Is it worth being lazy within a chunk? Maybe we just need to be lazy at the chunk level.

rts/LibdwPool.c
20 ↗(On Diff #4637)

I'd be fine with having just a single session in the pool, but holding onto it for shorter periods of time.

rts/Pool.h
26 ↗(On Diff #4637)

Wow, you've really gone to town on this. One style nit: we normally use camel case for APIs in the RTS.

This revision now requires changes to proceed.Oct 28 2015, 7:42 PM
bgamari added inline comments.Oct 29 2015, 4:51 AM
libraries/base/GHC/ExecutionStack/Internal.hsc
125

Sure.

137

This all gets very tricky when code is dynamically loaded/unloaded as the addresses in your captured stack may no longer be mapped (merely resulting in an unhelpful Location) or may be occupied by a different symbol entirely (resulting in an actively misleading Location). By holding on to the same session as we resolve the frames we know that we'll have the correct Locations even in the face of mapping changes. Do you think we should be worrying about this sort of thing?

167

I don't see how it hurts.

rts/Pool.h
26 ↗(On Diff #4637)

Ahh, right; I really need to fight habit to keep myself from falling back to snake case. I'll go back and fix this.

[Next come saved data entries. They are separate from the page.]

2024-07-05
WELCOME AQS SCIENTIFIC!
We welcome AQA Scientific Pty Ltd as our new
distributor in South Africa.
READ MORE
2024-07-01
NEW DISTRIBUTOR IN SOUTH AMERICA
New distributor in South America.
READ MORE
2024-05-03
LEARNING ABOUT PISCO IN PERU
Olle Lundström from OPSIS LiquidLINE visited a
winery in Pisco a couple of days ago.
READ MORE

simonmar added inline comments.Oct 29 2015, 5:41 AM
libraries/base/GHC/ExecutionStack/Internal.hsc
137

No, I don't think we should worry about this. It's a choice between two bad things:

  • Possibility of wrong information if code is unloaded
  • Possibility of having to spin up new sessions if we have unevaluated stack traces that leak

Managing a pool of sessions in the face of dynamically loading and unloading code also seems hard. Have you thought about how to do this? You can only update sessions that are not in use, and when a session is released later we would have to update it then, or discard it. With a single session it's easier: the thread loading the new code would wait until the lock on the session is released and then update it.

We could always add a strict interface for people who care about resolving all the addresses right now, and make it hold the session until the end.

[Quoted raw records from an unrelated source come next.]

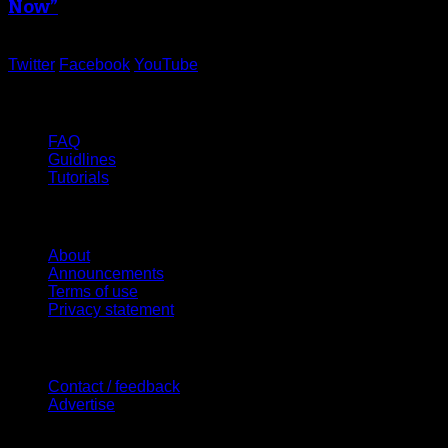
Now”
Twitter
Facebook
YouTube
Help
FAQ
Guidlines
Tutorials
Website
About
Announcements
Terms of use
Privacy statement
Contact Us
Contact / feedback
Advertise
Site Features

bgamari added inline comments.Oct 29 2015, 8:10 AM
libraries/base/GHC/ExecutionStack/Internal.hsc
137

Managing a pool of sessions in the face of dynamically loading and unloading code also seems hard.

I actually don't think it's hard at all so long as you hold on to the session for as long as you need it. The linker would simply discard every session in the pool and more those currently in use as "dirty" such that they will be discarded on release instead of returned to the pool. This should just work as things are currently implemented.

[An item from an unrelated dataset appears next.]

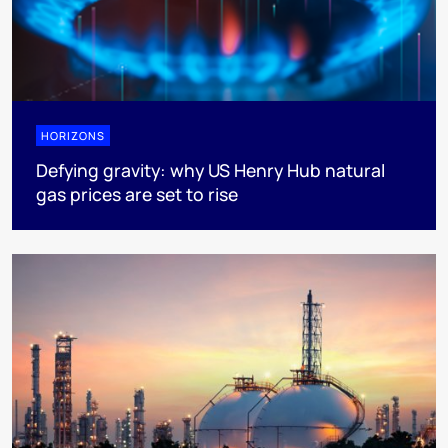
HORIZONS
Defying gravity: why US Henry Hub natural
gas prices are set to rise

simonmar added inline comments.Oct 29 2015, 8:25 AM
libraries/base/GHC/ExecutionStack/Internal.hsc
137

Sure (that's what I meant by "discard it" in my comment), but then you end up creating a completely new session instead of updating the existing one.

How much space does a session require, and how long does it take to create a new one?

bgamari added inline comments.Oct 29 2015, 10:37 AM
libraries/base/GHC/ExecutionStack/Internal.hsc
137

My premise has been that updating a session would be too difficult and finicky to be worthwhile. That being said, I realize Facebook makes good use of dynamic loading so feel free to say if you disagree.

I'll try to make some measurements of the session size and initialization time.

bgamari updated this revision to Diff 4858.Nov 1 2015, 11:00 AM
bgamari edited edge metadata.
bgamari marked 5 inline comments as done.

Rebase, rename symbols

bgamari added a comment.EditedNov 1 2015, 11:13 AM

I've pushed 52c6e3d608ee3d010337d4405df86c2620d24887 which renames the libdw symbols to conform with the RTS's CamelCase convention. All of the patches in the DWARF series have been updated to reflect this.

This revision was automatically updated to reflect the committed changes.

I suspect this commit may have broken the build for me on 64-bit Windows:

$ inplace/bin/ghc-stage2.exe --interactive
GHCi, version 7.11.20151123: http://www.haskell.org/ghc/  :? for help
ghc-stage2.exe: unable to load package `base-4.9.0.0'
ghc-stage2.exe: C:\Users\ryanscot\Documents\Software\ghc\libraries\base\dist-install\build\HSbase-4.9.0.0.o: unknown symbol `libdwPoolClear'

Only interactive mode seems to be affected; just running ghc by itself still seems to work.